Selon le sens donné à "qualité", programme et logiciel ne sont pas toujours distingués. Ainsi une optimisation d'un programme le rend plus performant au détriment de sa maintenabilité.
Le potentiel d'évolution semble donc être le bon critère de distinction entre programme et logiciel, bien qu'il ne soit pas quantifiable et qu'il varie selon la direction d'évolution envisagée.
Le métier du développeur de logiciel consiste à gérer la tension entre les pôles "programme" et "logiciel", sachant qu'il est impossible de faire un logiciel complètement abstrait, qu'il faut bien implémenter les fonctionnalités telles qu'elles sont voulues tout en ne connaissant pas toutes les évolutions qui seront souhaitées par la suite, et tout en conservant une part d'abstraction pour anticiper les évolutions pour ne pas "tomber" dans le programme optimisé dans sa forme pour les seules fonctionnalités désirées au moment du développement.
Encore une fois, le potentiel s'exprime par rapport à une direction d'évolution et non pas de façon absolue. La connaissance de cette ou ces directions est nécessaire au développeur pour arbitrer les abstractions à privilégier et les parties à optimiser.

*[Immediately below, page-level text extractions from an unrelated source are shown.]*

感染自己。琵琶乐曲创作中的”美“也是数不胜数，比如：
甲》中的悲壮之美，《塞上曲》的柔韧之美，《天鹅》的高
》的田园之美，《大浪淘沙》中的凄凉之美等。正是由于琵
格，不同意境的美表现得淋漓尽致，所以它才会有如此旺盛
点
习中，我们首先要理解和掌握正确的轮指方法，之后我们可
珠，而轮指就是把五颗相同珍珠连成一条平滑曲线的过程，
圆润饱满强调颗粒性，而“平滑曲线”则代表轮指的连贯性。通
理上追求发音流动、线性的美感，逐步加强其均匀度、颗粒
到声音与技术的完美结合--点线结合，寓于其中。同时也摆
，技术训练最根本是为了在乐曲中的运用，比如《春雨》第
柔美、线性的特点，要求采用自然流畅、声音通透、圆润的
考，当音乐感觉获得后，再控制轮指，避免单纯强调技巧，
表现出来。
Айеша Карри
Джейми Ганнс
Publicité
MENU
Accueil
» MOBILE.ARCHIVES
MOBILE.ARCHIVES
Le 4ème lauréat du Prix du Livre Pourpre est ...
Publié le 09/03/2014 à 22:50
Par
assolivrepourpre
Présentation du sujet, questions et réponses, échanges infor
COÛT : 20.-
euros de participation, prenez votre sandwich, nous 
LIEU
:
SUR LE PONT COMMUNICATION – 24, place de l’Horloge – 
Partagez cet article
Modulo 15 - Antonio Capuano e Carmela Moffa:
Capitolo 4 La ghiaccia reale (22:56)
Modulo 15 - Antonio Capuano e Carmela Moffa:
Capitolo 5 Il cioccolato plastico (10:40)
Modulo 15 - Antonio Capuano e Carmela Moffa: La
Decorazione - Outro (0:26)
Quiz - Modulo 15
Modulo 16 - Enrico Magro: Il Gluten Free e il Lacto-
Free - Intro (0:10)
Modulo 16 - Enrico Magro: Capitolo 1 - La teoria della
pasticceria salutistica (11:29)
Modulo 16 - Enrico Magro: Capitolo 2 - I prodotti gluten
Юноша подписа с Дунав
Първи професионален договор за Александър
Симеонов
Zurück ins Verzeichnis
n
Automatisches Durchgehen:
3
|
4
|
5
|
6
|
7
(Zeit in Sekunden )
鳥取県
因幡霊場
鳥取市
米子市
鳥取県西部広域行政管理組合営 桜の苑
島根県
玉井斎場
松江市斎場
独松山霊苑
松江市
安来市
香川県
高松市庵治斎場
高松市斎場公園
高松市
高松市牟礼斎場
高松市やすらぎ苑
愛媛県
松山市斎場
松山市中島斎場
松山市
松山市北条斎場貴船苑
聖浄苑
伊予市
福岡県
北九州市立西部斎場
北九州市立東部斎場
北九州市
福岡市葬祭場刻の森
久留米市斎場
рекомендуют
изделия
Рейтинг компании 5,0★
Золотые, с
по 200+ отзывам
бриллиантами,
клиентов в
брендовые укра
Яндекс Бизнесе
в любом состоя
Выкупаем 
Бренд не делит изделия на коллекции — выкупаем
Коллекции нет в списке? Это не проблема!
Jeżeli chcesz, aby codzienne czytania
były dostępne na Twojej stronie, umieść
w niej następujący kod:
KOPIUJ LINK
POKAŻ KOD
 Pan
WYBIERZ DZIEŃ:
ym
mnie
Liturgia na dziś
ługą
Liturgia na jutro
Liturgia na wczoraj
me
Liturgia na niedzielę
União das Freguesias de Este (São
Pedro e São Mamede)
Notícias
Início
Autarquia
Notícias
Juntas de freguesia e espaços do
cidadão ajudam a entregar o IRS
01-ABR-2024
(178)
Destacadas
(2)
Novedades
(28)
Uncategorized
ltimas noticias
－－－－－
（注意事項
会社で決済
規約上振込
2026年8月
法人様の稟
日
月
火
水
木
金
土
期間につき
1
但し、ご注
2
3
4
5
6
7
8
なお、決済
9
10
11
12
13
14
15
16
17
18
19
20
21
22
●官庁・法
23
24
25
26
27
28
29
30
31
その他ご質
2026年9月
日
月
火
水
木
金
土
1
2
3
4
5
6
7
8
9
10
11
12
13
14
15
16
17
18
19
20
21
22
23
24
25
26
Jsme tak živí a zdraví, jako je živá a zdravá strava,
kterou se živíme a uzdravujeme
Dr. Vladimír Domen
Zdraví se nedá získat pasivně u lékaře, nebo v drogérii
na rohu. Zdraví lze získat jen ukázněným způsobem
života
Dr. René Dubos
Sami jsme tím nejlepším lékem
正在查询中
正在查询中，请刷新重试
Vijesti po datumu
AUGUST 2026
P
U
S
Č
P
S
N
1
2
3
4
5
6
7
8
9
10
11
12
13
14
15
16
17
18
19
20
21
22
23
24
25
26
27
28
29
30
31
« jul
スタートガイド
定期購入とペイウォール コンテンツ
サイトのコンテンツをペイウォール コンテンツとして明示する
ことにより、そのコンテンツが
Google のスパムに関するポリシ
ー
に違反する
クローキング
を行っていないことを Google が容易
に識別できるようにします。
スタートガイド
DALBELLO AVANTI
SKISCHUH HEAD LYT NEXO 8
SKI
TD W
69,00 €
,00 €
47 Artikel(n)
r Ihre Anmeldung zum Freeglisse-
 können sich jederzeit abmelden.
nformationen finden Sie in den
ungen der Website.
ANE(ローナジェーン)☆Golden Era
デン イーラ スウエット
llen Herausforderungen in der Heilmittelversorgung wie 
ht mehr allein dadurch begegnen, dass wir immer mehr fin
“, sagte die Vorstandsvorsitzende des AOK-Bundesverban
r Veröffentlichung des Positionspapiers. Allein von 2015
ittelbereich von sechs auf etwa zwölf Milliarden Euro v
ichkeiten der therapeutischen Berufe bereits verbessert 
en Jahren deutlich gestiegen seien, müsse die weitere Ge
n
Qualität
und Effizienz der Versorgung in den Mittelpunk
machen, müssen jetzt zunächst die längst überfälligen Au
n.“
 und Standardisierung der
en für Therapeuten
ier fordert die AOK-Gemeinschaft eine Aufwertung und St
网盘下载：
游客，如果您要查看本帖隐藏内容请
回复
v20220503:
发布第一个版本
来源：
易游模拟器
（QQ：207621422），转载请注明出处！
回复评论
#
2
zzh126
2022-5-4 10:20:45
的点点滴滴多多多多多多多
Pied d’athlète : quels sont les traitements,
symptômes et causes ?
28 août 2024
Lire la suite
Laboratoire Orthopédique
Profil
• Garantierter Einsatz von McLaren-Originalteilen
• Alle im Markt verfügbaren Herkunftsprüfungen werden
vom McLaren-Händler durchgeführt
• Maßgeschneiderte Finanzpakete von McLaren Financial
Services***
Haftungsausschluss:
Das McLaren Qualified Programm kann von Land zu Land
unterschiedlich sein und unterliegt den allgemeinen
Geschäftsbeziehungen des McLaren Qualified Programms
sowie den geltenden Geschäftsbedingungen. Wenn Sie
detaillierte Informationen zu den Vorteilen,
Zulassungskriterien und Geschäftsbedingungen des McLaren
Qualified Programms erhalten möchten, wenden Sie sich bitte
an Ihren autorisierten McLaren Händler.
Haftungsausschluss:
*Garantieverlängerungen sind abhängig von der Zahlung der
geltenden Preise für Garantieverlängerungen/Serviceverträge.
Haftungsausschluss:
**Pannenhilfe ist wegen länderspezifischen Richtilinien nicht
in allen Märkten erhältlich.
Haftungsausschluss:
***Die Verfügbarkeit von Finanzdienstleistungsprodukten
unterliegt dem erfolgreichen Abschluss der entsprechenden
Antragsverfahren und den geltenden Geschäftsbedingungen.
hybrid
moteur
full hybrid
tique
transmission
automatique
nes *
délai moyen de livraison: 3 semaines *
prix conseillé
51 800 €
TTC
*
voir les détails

Cette connaissance consiste en une sorte d'idéalité Logiciel visée par le développeur. Cela sera le sujet d'un prochain billet.
Il serait intéressant d'étudier les rapports entre forme et contraintes: le logiciel est développé par rapport à des contraintes et par anticipation de contraintes à venir, mais le processus de développement lui-même crée d'autres contraintes, en quelque sorte "colatérales" aux réponses apportées aux contraintes connues.
Par ailleurs, les interfaces de modules, de composants, sont un cas un peu particulier dans la mesure ou la nécessité de compatibilité arrière nécessite d'avoir un "potentiel de non-évolution" en quelque sorte, tout en permettant des aménagements dans la partie implémentation.
On parle bien de logiciel libre et non de programme libre, le potentiel d'évolution revêtant une grande importance dans le mouvement du logiciel libre qui consiste justement, en autorisant les modifications, à permettre les améliorations. Des "programmes libres" n'auraient que peu d'intérêt puisque leur possibilité d'évolution seraient limitées.